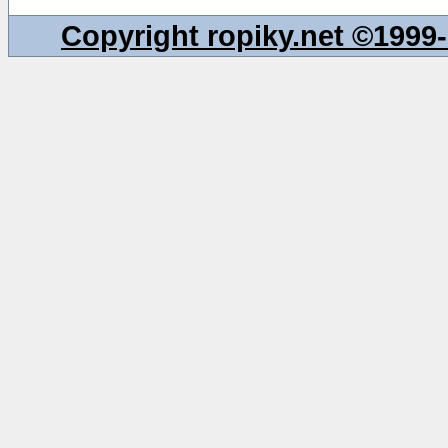
Copyright ropiky.net ©199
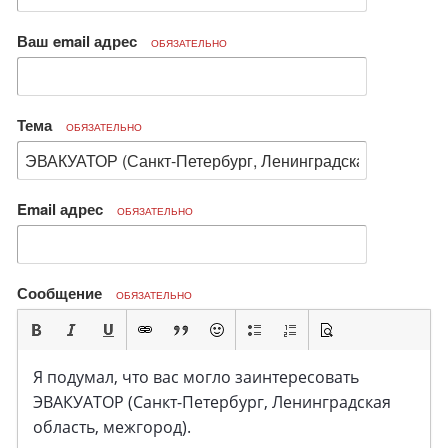
Ваш email адрес
ОБЯЗАТЕЛЬНО
Тема
ОБЯЗАТЕЛЬНО
Email адрес
ОБЯЗАТЕЛЬНО
Сообщение
ОБЯЗАТЕЛЬНО
Я подумал, что вас могло заинтересовать
ЭВАКУАТОР (Санкт-Петербург, Ленинградская
область, межгород).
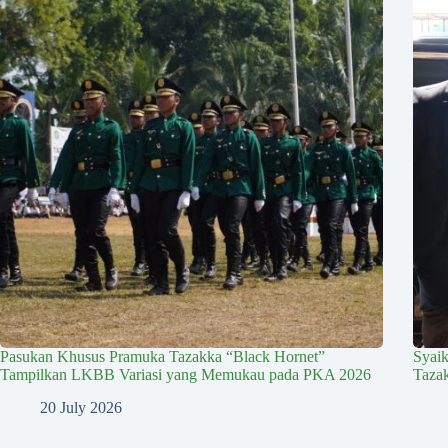
Pasukan Khusus Pramuka Tazakka “Black Hornet”
Syai
Tampilkan LKBB Variasi yang Memukau pada PKA 2026
Taza
20 July 2026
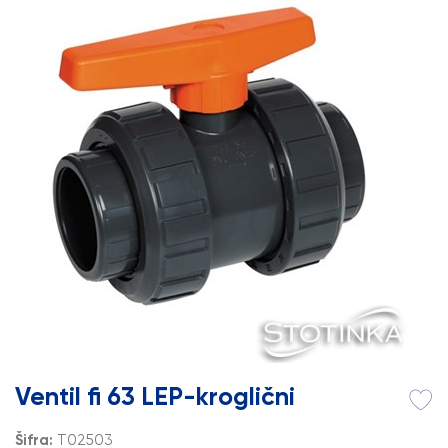
Ventil fi 63 LEP-kroglični
Šifra:
T02503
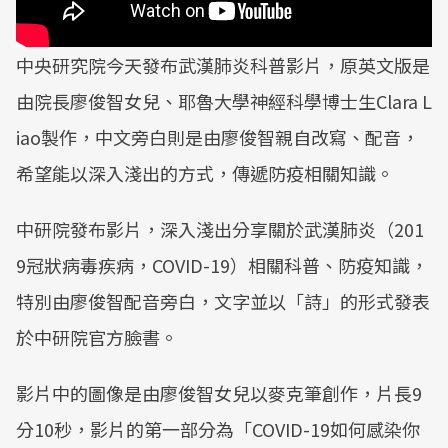
中央研究院今天發布武漢肺炎科普影片，原英文版是
由院長廖俊智女兒、耶魯大學神經科學博士生Clara L
iao製作，中文旁白則是由廖俊智親自改寫、配音，
希望能以深入淺出的方式，傳遞防疫相關知識。
中研院發布影片，深入淺出分享關於武漢肺炎（201
9冠狀病毒疾病，COVID-19）相關科普、防疫知識，
特別由廖俊智配音旁白，文字並以「詩」的形式發表
於中研院官方臉書。
影片中的圖像是由廖俊智女兒以麥克筆創作，片長9
分10秒，影片的第一部分為「COVID-19如何感染你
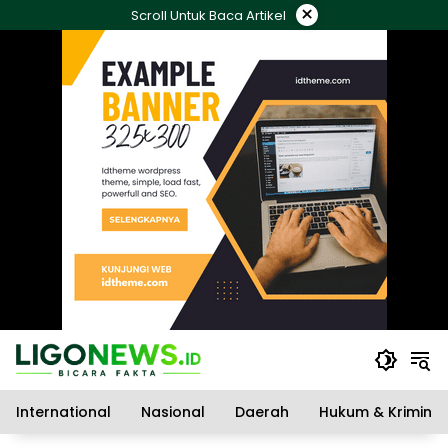
Langsung
×
Scroll Untuk Baca Artikel
ke
konten
International
Nasional
Daerah
Hukum & Kriminal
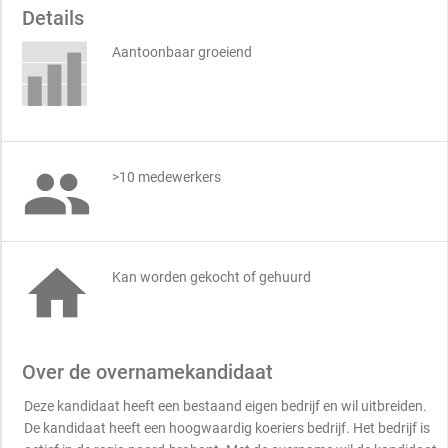
Details
Aantoonbaar groeiend

>10 medewerkers

Kan worden gekocht of gehuurd
Over de overnamekandidaat
Deze kandidaat heeft een bestaand eigen bedrijf en wil uitbreiden.
De kandidaat heeft een hoogwaardig koeriers bedrijf. Het bedrijf is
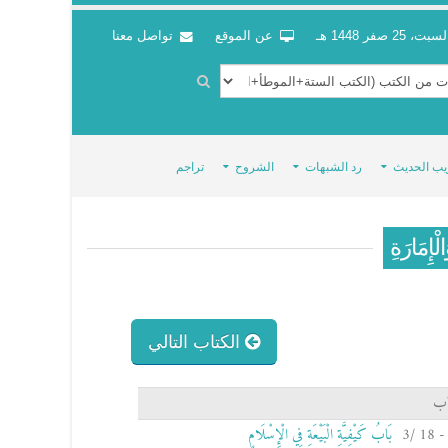
سبت، 25 صفر 1448 هـ
عن الموقع
تواصل معنا
يب الحديث
رد الشبهات
الشروح
تراجم
لْإِمَارَةِ
الكتاب التالي
اب
بَابُ كَيْفِيَّةِ الْبَيْعَةِ فِي الْإِسْلَامٍ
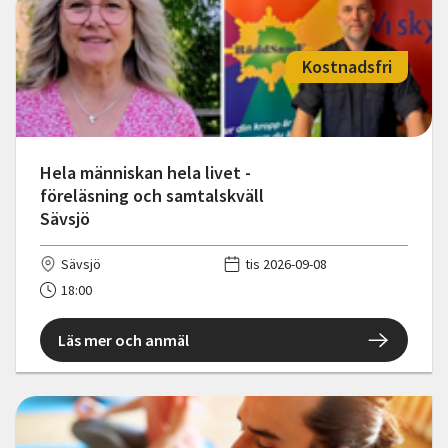
Kostnadsfri
Hela människan hela livet -
föreläsning och samtalskväll
Sävsjö
Sävsjö
tis 2026-09-08
18:00
Läs mer och anmäl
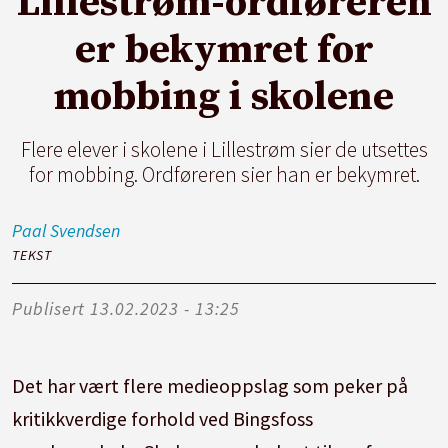
Lillestrøm-ordføreren
er bekymret for
mobbing i skolene
Flere elever i skolene i Lillestrøm sier de utsettes
for mobbing. Ordføreren sier han er bekymret.
Paal
Svendsen
TEKST
Publisert
13.02.2023 - 13:25
Det har vært flere medieoppslag som peker på
kritikkverdige forhold ved Bingsfoss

+--

_Requirement_
Please reproduce the whole listing exactly; the pictures stay out.

_Exercise solution_
Copyright ropiky.net ©199
Ваш email адрес
ОБЯЗАТЕЛЬНО
Тема
ОБЯЗАТЕЛЬНО
Email адрес
ОБЯЗАТЕЛЬНО
Сообщение
ОБЯЗАТЕЛЬНО
Я подумал, что вас могло заинтересовать
ЭВАКУАТОР (Санкт-Петербург, Ленинградская
область, межгород).
Pasukan Khusus Pramuka Tazakka “Black Hornet”
Syai
Tampilkan LKBB Variasi yang Memukau pada PKA 2026
Taza
20 July 2026
Ventil fi 63 LEP-kroglični
Šifra:
T02503
中央研究院今天發布武漢肺炎科普影片，原英文版是
由院長廖俊智女兒、耶魯大學神經科學博士生Clara L
iao製作，中文旁白則是由廖俊智親自改寫、配音，
希望能以深入淺出的方式，傳遞防疫相關知識。
中研院發布影片，深入淺出分享關於武漢肺炎（201
9冠狀病毒疾病，COVID-19）相關科普、防疫知識，
特別由廖俊智配音旁白，文字並以「詩」的形式發表
於中研院官方臉書。
影片中的圖像是由廖俊智女兒以麥克筆創作，片長9
分10秒，影片的第一部分為「COVID-19如何感染你
Langsung
×
Scroll Untuk Baca Artikel
ke
konten
International
Nasional
Daerah
Hukum & Kriminal
Details
Aantoonbaar groeiend

>10 medewerkers

Kan worden gekocht of gehuurd
Over de overnamekandidaat
Deze kandidaat heeft een bestaand eigen bedrijf en wil uitbreiden.
De kandidaat heeft een hoogwaardig koeriers bedrijf. Het bedrijf is
سبت، 25 صفر 1448 هـ
عن الموقع
تواصل معنا
يب الحديث
رد الشبهات
الشروح
تراجم
لْإِمَارَةِ
الكتاب التالي
اب
بَابُ كَيْفِيَّةِ الْبَيْعَةِ فِي الْإِسْلَامٍ
Kostnadsfri
Hela människan hela livet -
föreläsning och samtalskväll
Sävsjö
Sävsjö
tis 2026-09-08
18:00
Läs mer och anmäl
Lillestrøm-ordføreren
er bekymret for
mobbing i skolene
Flere elever i skolene i Lillestrøm sier de utsettes
for mobbing. Ordføreren sier han er bekymret.
Paal
Svendsen
TEKST
Publisert
13.02.2023 - 13:25
Det har vært flere medieoppslag som peker på
kritikkverdige forhold ved Bingsfoss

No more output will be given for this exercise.